While this power you generate in the corporations may create wealth for a few, for short periods in some local areas of the globe, it also simultaneously creates lasting poverty across large areas, for far greater numbers. While a small number of people become hugely rich, the same empowerment of the corporations by your seemingly innocuous payments, produces catastrophic financial melt-downs, like the one we have all just been through. In fact — try this, go to any policy pursued by your government, that is harmful, and you will find a corporation or a group of corporations are behind it.
The truth is, we gave these corporations that power, when we paid for goods and services but we did not put any limit on how that political power could be used by them.
This problem, that money paid to corporations becomes unvoted political power, is a fundamental glitch in the democratic system. Elsewhere we have described this problem as ‘democracy’s missing link’. This missing link in democracy is the reason why no matter who you vote for, the policies they pursue in government always remain those of the dominant corporate interests. And its also the reason why well intended revolutions, like those we have seen in Egypt, always revert back to the situation, they had attempted to escape from.
If we control this non-consensual transfer of power into the corporations, all the problems that are caused by it, will stop. This is a really big deal politically and environmentally. Solving these political and environmental problems is about stopping what are already doing — but are blind to.

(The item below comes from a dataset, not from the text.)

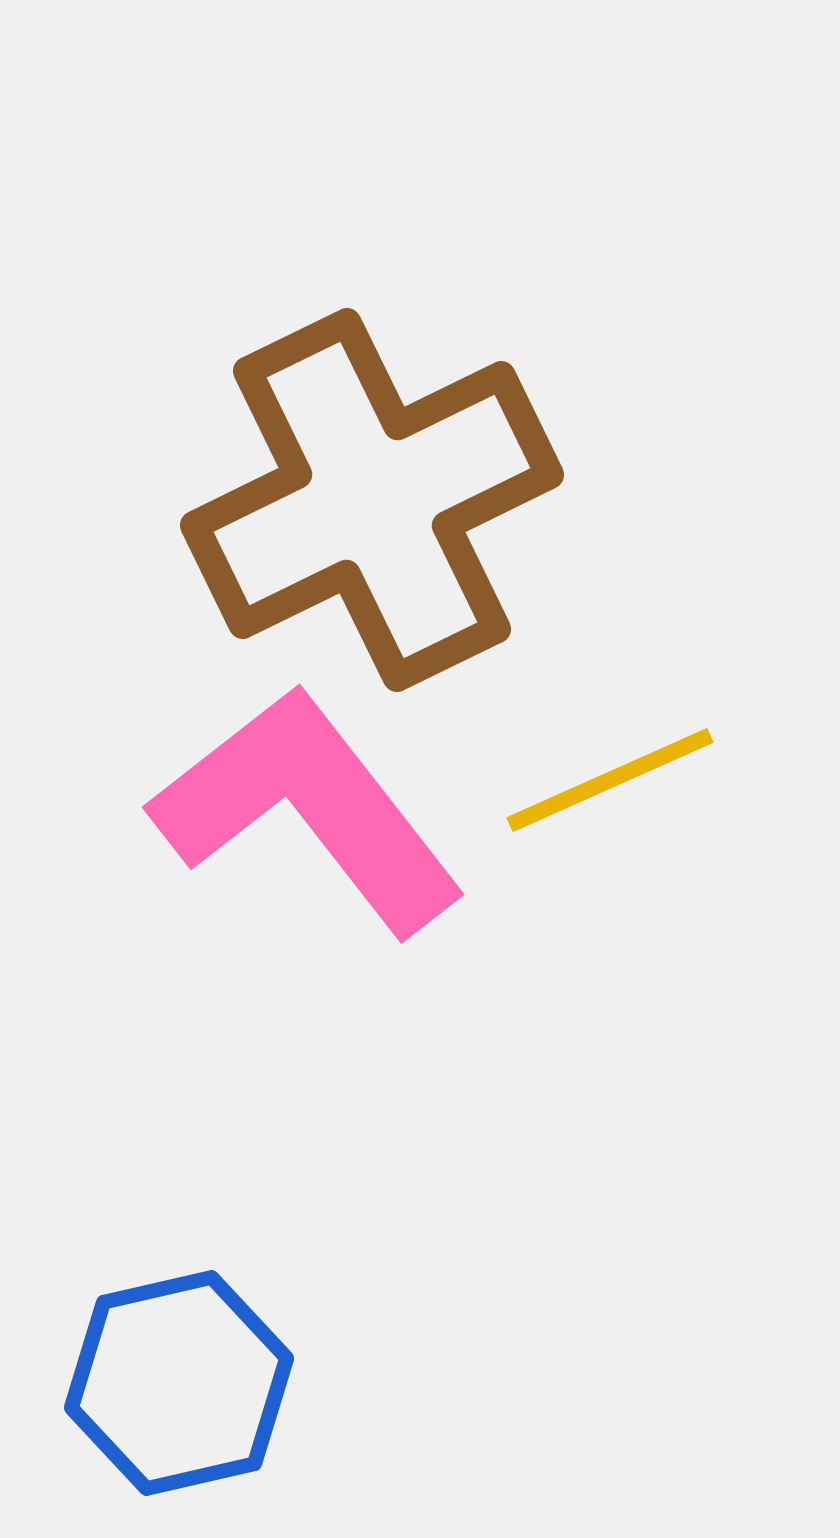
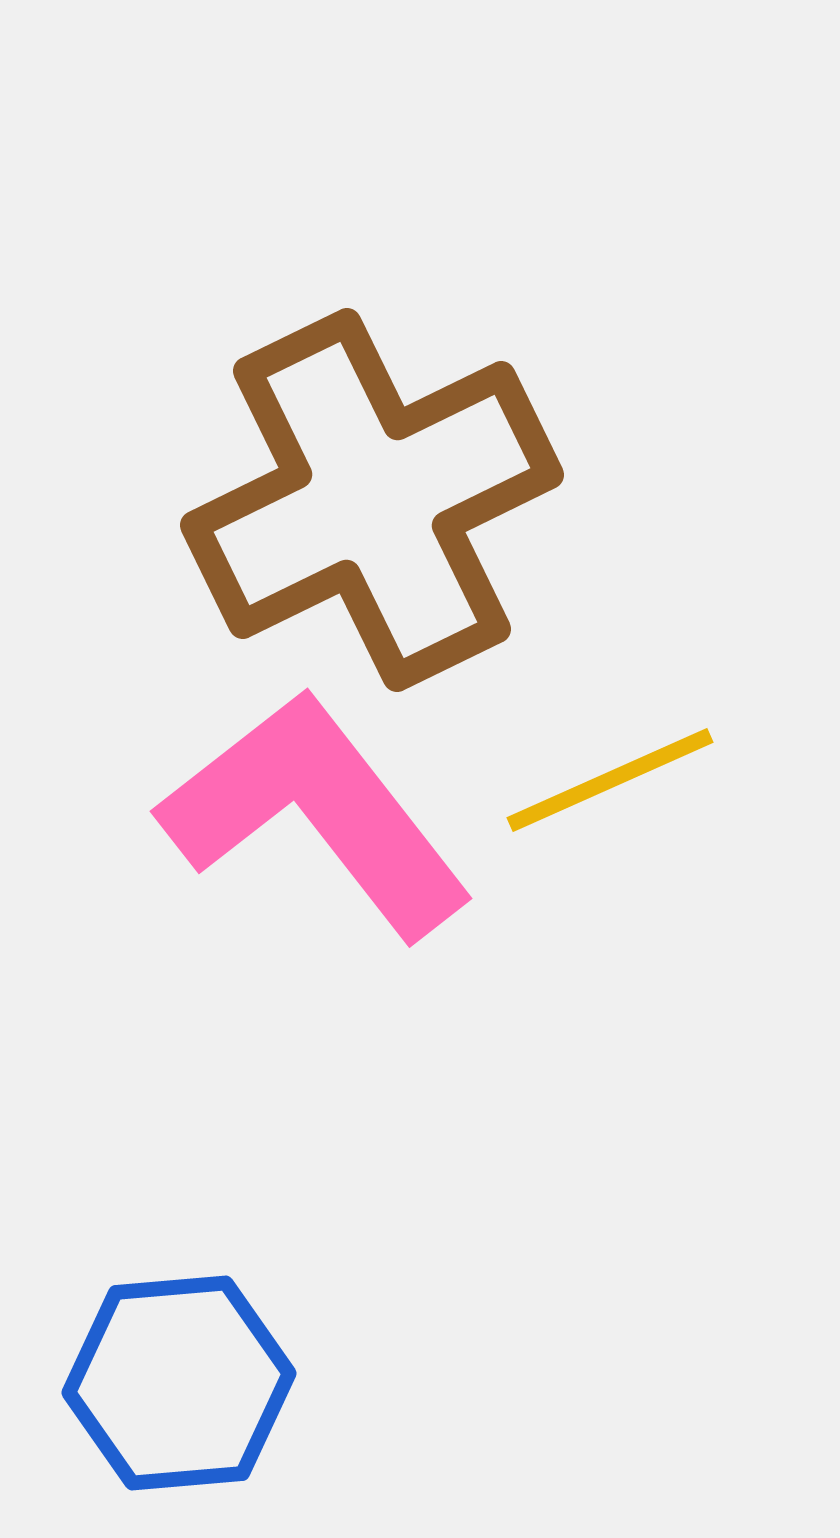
pink L-shape: moved 8 px right, 4 px down
blue hexagon: rotated 8 degrees clockwise
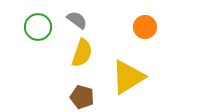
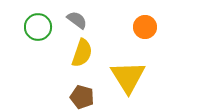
yellow triangle: rotated 30 degrees counterclockwise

The way to stop this bleed of power into the corporations involves putting terms and conditions on how your money can be used by corporations. This is exactly what The Collective Contract does. This solves the problem at its source. This is why this solution is neat, so effective and so elegant. It stops it from ever becoming a problem.
If we do not stop the problem at source, we have deal with it, when it gets big — in the form of tyranny, climate change, corruption, pollution and war — and dealing with it when it has developed into these forms, means armies, violence, surveillance, torture. In short, it means untold suffering, loss, pain and misery for millions of people. And this is exactly what we see around us <in the world.
This is why The Collective Contract is so important. The price of not using it is climate change, war, oppression and untold suffering. Let’s stop funding that, shall we?